Zeit der Krähen – George R.R. Martin

Zeit der Krähen – George R.R. Martin

Das Geflüster, Verschwören, Spionieren, Manipulieren und, kurzum, das liebliche Intrigenspiel in seiner Finesse nimmt seinen Lauf und immer größere Ausmaße an, schließlich ist das Reich durch den Tod Baleon Graufreuds, Tywin Lennisters und den des dornischen Prinzen Oberyn aufgewühlt.

Dennoch bekommt der Roman eher eine vorbereitende Rolle zugeteilt. An allen Ecken und Enden Braut sich etwas zusammen, das Reich steht vor neuen Konflikten, aber die Cliffhanger sind dennoch eher rar gesät, vergleicht man sie mit seinem Vorgänger. Das ist jedoch in Anbetracht dessen, dass wir ganz viel neues über Westeros, seine Bewohner und dessen Geschichte, erfahren vollkommen akzeptabel. Die vielen neuen Eindrücke und Puzzleteile sind vor allem den neuen Protagonisten - wer dachte, endlich einmal die Überhand im Kampf gegen die ganzen Namen und Familien zu haben, wird nun wieder eines Besseren belehrt – verschuldet, aber nicht ausschließlich, da wir auch von unseren altbekannten und geschätzten bzw. aus tiefstem Herzen verhassten Personen brisantes oder aufwühlendes zu hören bekommen.

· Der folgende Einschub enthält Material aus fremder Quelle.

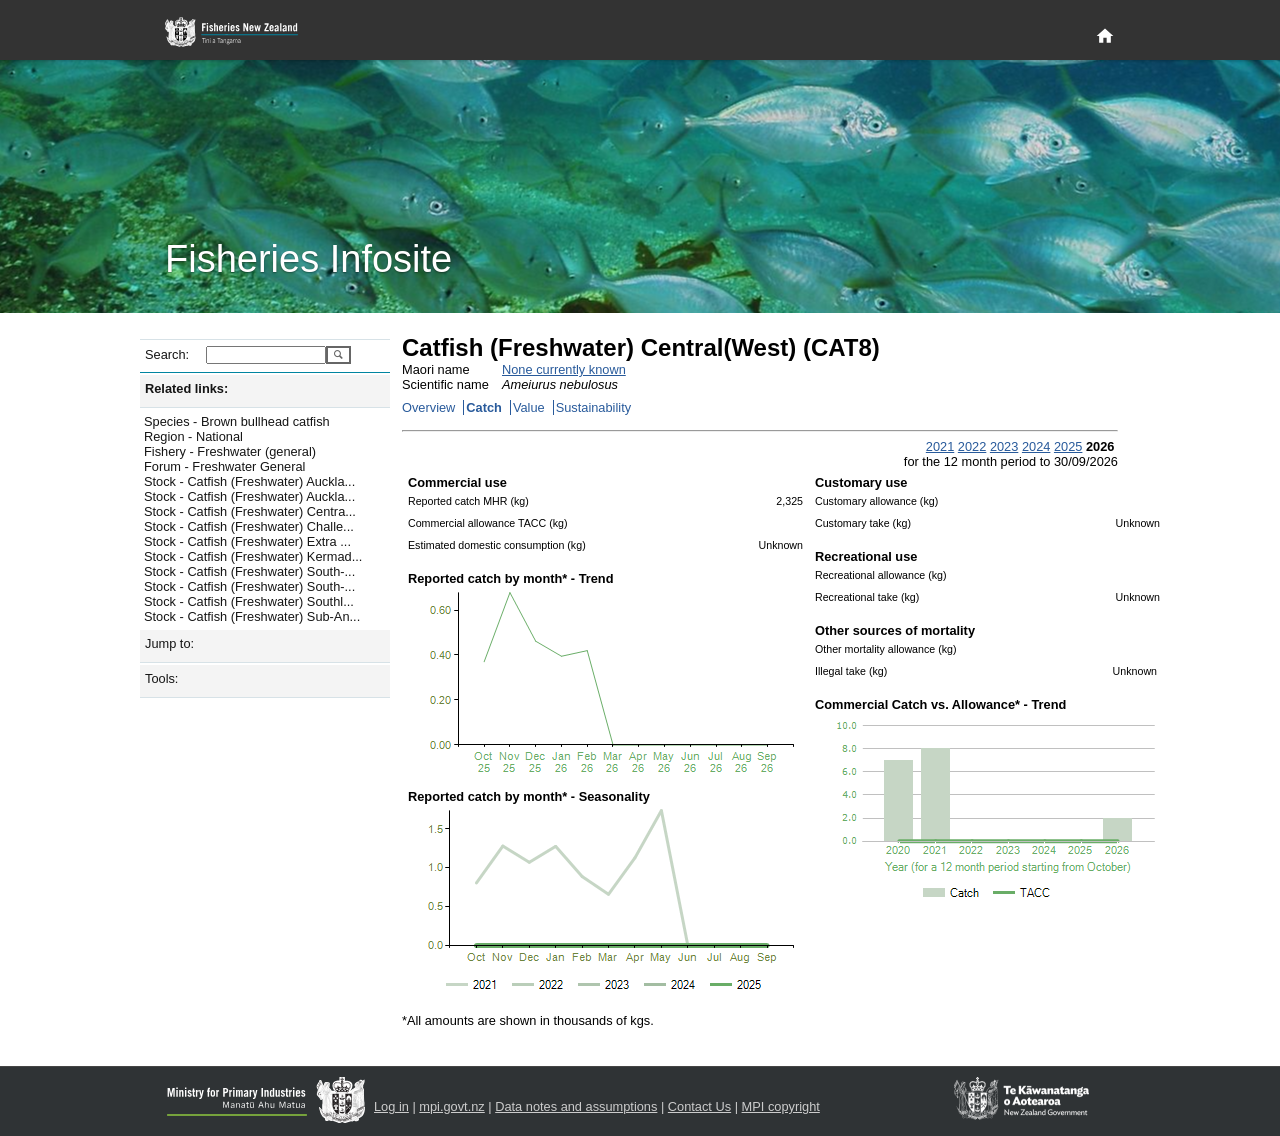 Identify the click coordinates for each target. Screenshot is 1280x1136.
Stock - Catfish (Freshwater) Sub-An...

Neue Blickwinkel rücken auf, und uns erwarten Kapitelüberschriften wie u.a. „Der Prophet“, „Hauptmann der Wache“, „Die Tochter des Kraken“ sowie die ganzen anderen. Und all diese Personen sind auf das Cover abgestimmt (abgesehen vom Prolog, der mich wirklich schon gebannt auf das Kommende warten lässt). Das Wappen gehört zu der Familie der Martells (und somit Prinz Oberyns Verwandtschaft), dessen Angehörige ebenso rau und unerbitterlich wie ihre Heimat sind; eine stolze, aufbrausende Familie mit einem ebenso heißblütigen Volk. Nur Doran, Oberyns Bruder und der legitime Herrscher Dornes, ist ein milder und besonnener Mann, der nur Frieden wünscht und deswegen manch eine Maßnahme gegen die nach Rache schreienden Frauen ergreifen musste. Der Tod der Viper sollte einige erhitzte Gemüter nach sich führen.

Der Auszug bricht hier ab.